Write again exactly the lines in the listing below, starting at the line with "Ремонт спецэффектов" and ending at the line with "Energinet har præsenteret", both included. Pictures are not copied.

BEGIN

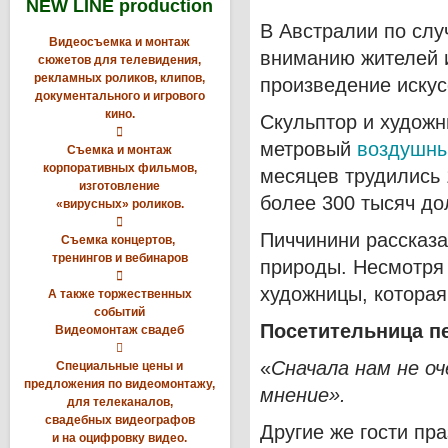
NEW LINE production
В Австралии по сл
Видеосъемка и монтаж
вниманию жителей и
сюжетов для телевидения,
рекламных роликов, клипов,
произведение искус
документального и игрового
кино.
Скульптор и художн

метровый
воздушн
Съемка и монтаж
корпоративных фильмов,
месяцев трудились 
изготовление
более 300 тысяч до
«вирусных» роликов.

Пиччинини рассказа
Съемка концертов,
тренингов и вебинаров
природы. Несмотря 

художницы, которая
А также торжественных
событий
Посетительница п
Видеомонтаж свадеб

«
Сначала нам не оч
Специальные цены и
предложения по видеомонтажу,
мнение».
для телеканалов,
свадебных видеографов
Другие же гости пра
и на оцифровку видео.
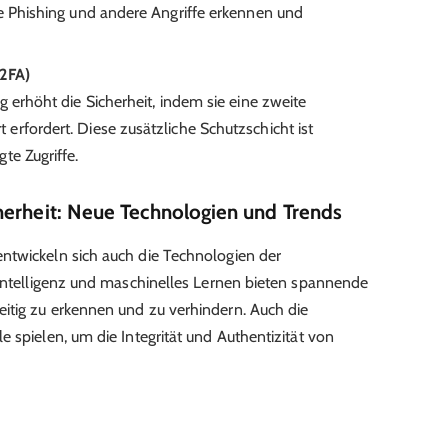
ie Phishing und andere Angriffe erkennen und
(2FA)
g erhöht die Sicherheit, indem sie eine zweite
rfordert. Diese zusätzliche Schutzschicht ist
te Zugriffe.
herheit: Neue Technologien und Trends
ntwickeln sich auch die Technologien der
 Intelligenz und maschinelles Lernen bieten spannende
itig zu erkennen und zu verhindern. Auch die
 spielen, um die Integrität und Authentizität von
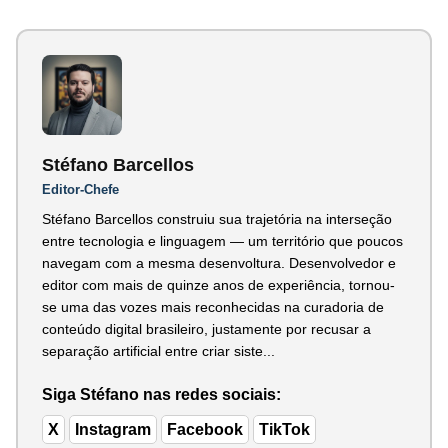
Stéfano Barcellos
Editor-Chefe
Stéfano Barcellos construiu sua trajetória na interseção
entre tecnologia e linguagem — um território que poucos
navegam com a mesma desenvoltura. Desenvolvedor e
editor com mais de quinze anos de experiência, tornou-
se uma das vozes mais reconhecidas na curadoria de
conteúdo digital brasileiro, justamente por recusar a
separação artificial entre criar siste...
Siga Stéfano nas redes sociais:
X
Instagram
Facebook
TikTok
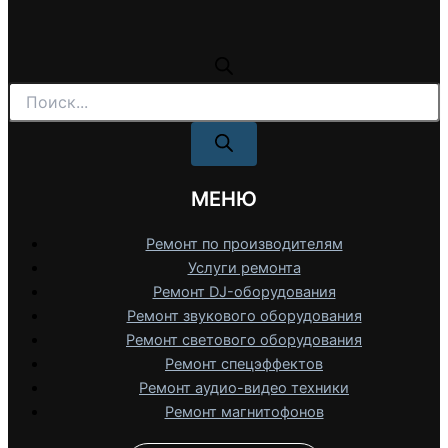
Поиск
товаров
МЕНЮ
Ремонт по производителям
Услуги ремонта
Ремонт DJ-оборудования
Ремонт звукового оборудования
Ремонт светового оборудования
Ремонт спецэффектов
Ремонт аудио-видео техники
Ремонт магнитофонов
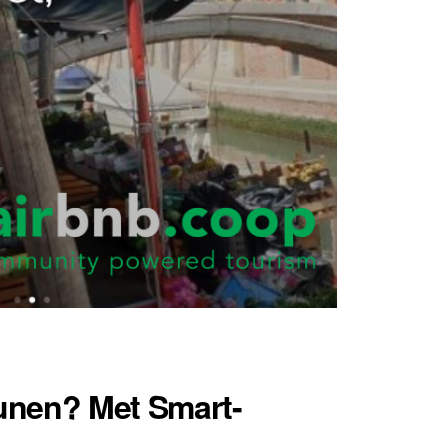
unen? Met Smart-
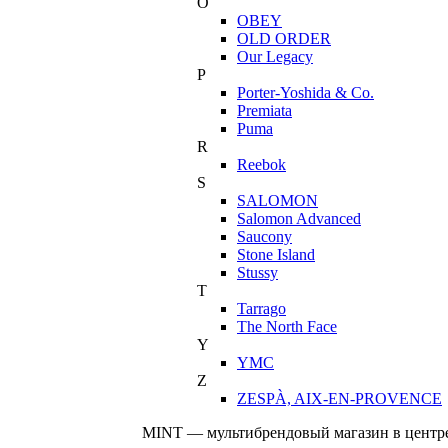
O
OBEY
OLD ORDER
Our Legacy
P
Porter-Yoshida & Co.
Premiata
Puma
R
Reebok
S
SALOMON
Salomon Advanced
Saucony
Stone Island
Stussy
T
Tarrago
The North Face
Y
YMC
Z
ZESPÀ, AIX-EN-PROVENCE
MINT — мультибрендовый магазин в центре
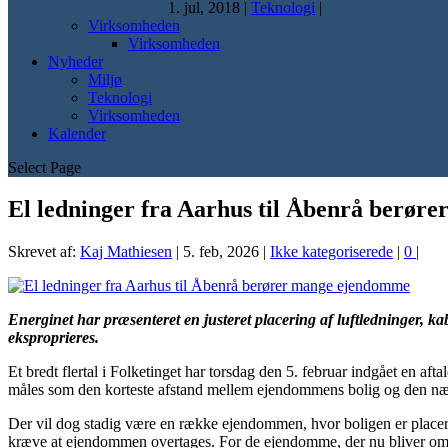
1. jul, 2018
|
Teknologi
|
Virksomheden
Virksomheden
Nyheder
Miljø
Teknologi
Virksomheden
Kalender
Select Page
El ledninger fra Aarhus til Åbenrå berø
Skrevet af:
Kaj Mathiesen
|
5. feb, 2026
|
Ikke kategoriserede
|
0
|
Energinet har præsenteret en justeret placering af luftledninger, k
eksproprieres.
Et bredt flertal i Folketinget har torsdag den 5. februar indgået en af
måles som den korteste afstand mellem ejendommens bolig og den nærme
Der vil dog stadig være en række ejendommen, hvor boligen er placeret
kræve at ejendommen overtages. For de ejendomme, der nu bliver omfatt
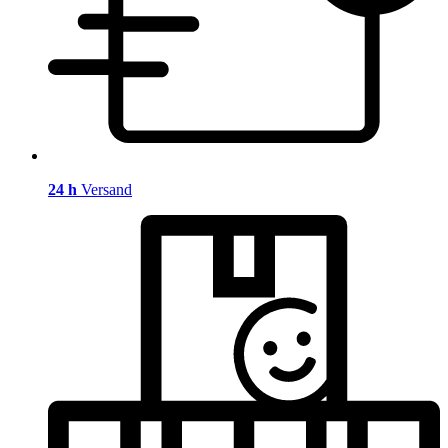
24 h
Versand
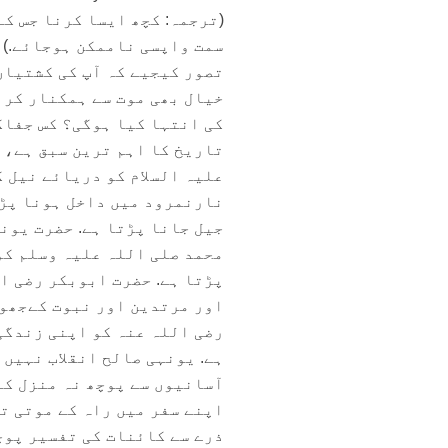
(ترجمہ: کچھ ایسا کرنا جس کے
سمت واپسی ناممکن ہوجائے.)
تصور کیجیے کہ آپ کی کشتیاں
خیال بھی موت سے ہمکنار کر 
کی انتہا کیا ہوگی؟ کس جفاک
تاریخ کا اہم ترین سبق ہے، 
علیہ السلام کو دریائے نیل ک
نارنمرود میں داخل ہونا پڑت
جیل جانا پڑتا ہے. حضرت یونس
محمد صلی اللہ علیہ وسلم کو
پڑتا ہے. حضرت ابوبکر رضی ا
اور مرتدین اور نبوت کےجھوٹ
رضی اللہ عنہ کو اپنی زندگی
ہے. یونہی صالح انقلاب نہیں 
آسانیوں سے پوچھ نہ منزل کا
اپنے سفر میں راہ کے موتی تل
ذرے سے کائنات کی تفسیر پوچ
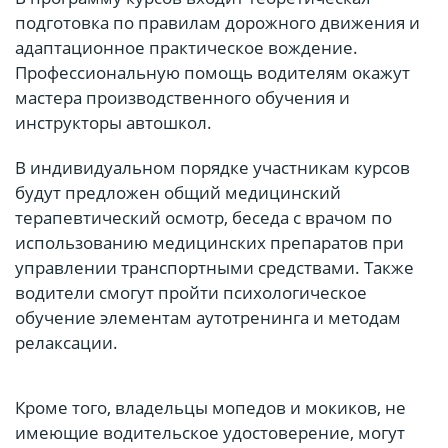
подготовка по правилам дорожного движения и
адаптационное практическое вождение.
Профессиональную помощь водителям окажут
мастера производственного обучения и
инструкторы автошкол.
В индивидуальном порядке участникам курсов
будут предложен общий медицинский
терапевтический осмотр, беседа с врачом по
использованию медицинских препаратов при
управлении транспортными средствами. Также
водители смогут пройти психологическое
обучение элементам аутотренинга и методам
релаксации.
Кроме того, владельцы мопедов и мокиков, не
имеющие водительское удостоверение, могут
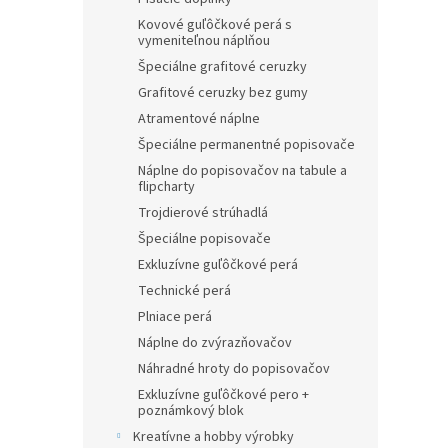
Kovové guľôčkové perá s
vymeniteľnou náplňou
Špeciálne grafitové ceruzky
Grafitové ceruzky bez gumy
Atramentové náplne
Špeciálne permanentné popisovače
Náplne do popisovačov na tabule a
flipcharty
Trojdierové strúhadlá
Špeciálne popisovače
Exkluzívne guľôčkové perá
Technické perá
Plniace perá
Náplne do zvýrazňovačov
Náhradné hroty do popisovačov
Exkluzívne guľôčkové pero +
poznámkový blok
Kreatívne a hobby výrobky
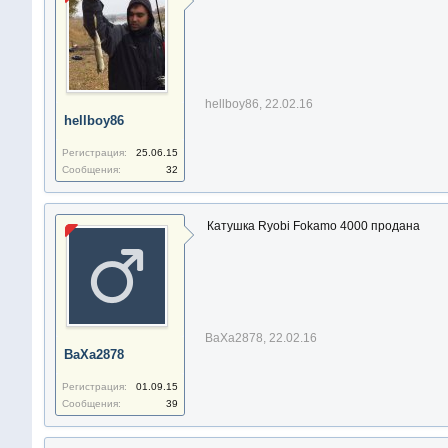
hellboy86
,
22.02.16
hellboy86
Регистрация:
25.06.15
Сообщения:
32
Катушка Ryobi Fokamo 4000 продана
ВаХа2878
,
22.02.16
ВаХа2878
Регистрация:
01.09.15
Сообщения:
39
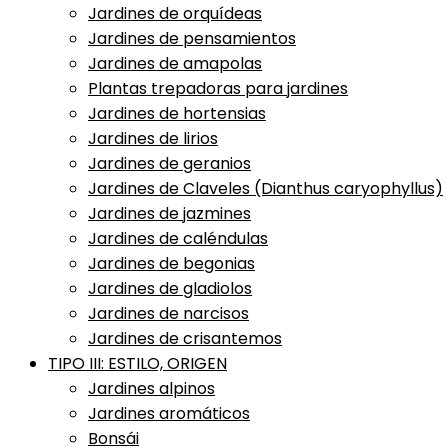
Jardines de orquídeas
Jardines de pensamientos
Jardines de amapolas
Plantas trepadoras para jardines
Jardines de hortensias
Jardines de lirios
Jardines de geranios
Jardines de Claveles (Dianthus caryophyllus)
Jardines de jazmines
Jardines de caléndulas
Jardines de begonias
Jardines de gladiolos
Jardines de narcisos
Jardines de crisantemos
TIPO III: ESTILO, ORIGEN
Jardines alpinos
Jardines aromáticos
Bonsái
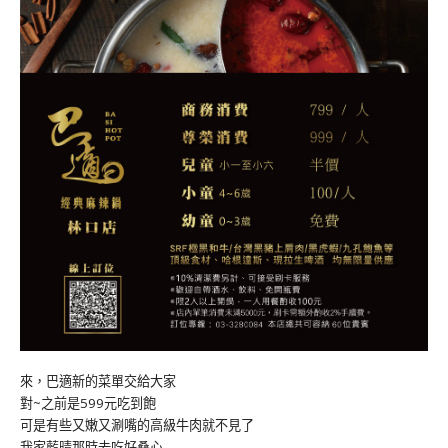
來，巴適新的菜單交給大家
對~之前是599元吃到飽
可是有些又嫩又涮嘴的高級牛肉就不見了
我家藍晴那時去吃好桑心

END

(Output for this exercise):
Ремонт спецэффектов
Ремонт аудио-видео техники
Ремонт магнитофонов
unen? Met Smart-
O
OBEY
OLD ORDER
Our Legacy
P
Porter-Yoshida & Co.
Premiata
Puma
R
Reebok
S
SALOMON
Salomon Advanced
Saucony
Stone Island
Stussy
T
Tarrago
The North Face
Y
YMC
Z
ZESPÀ, AIX-EN-PROVENCE
MINT — мультибрендовый магазин в центре
1. jul, 2018
|
Teknologi
|
Virksomheden
Virksomheden
Nyheder
Miljø
Teknologi
Virksomheden
Kalender
Select Page
El ledninger fra Aarhus til Åbenrå berø
Skrevet af:
Kaj Mathiesen
|
5. feb, 2026
|
Ikke kategoriserede
|
0
|
Energinet har præsenteret en justeret placering af luftledninger, k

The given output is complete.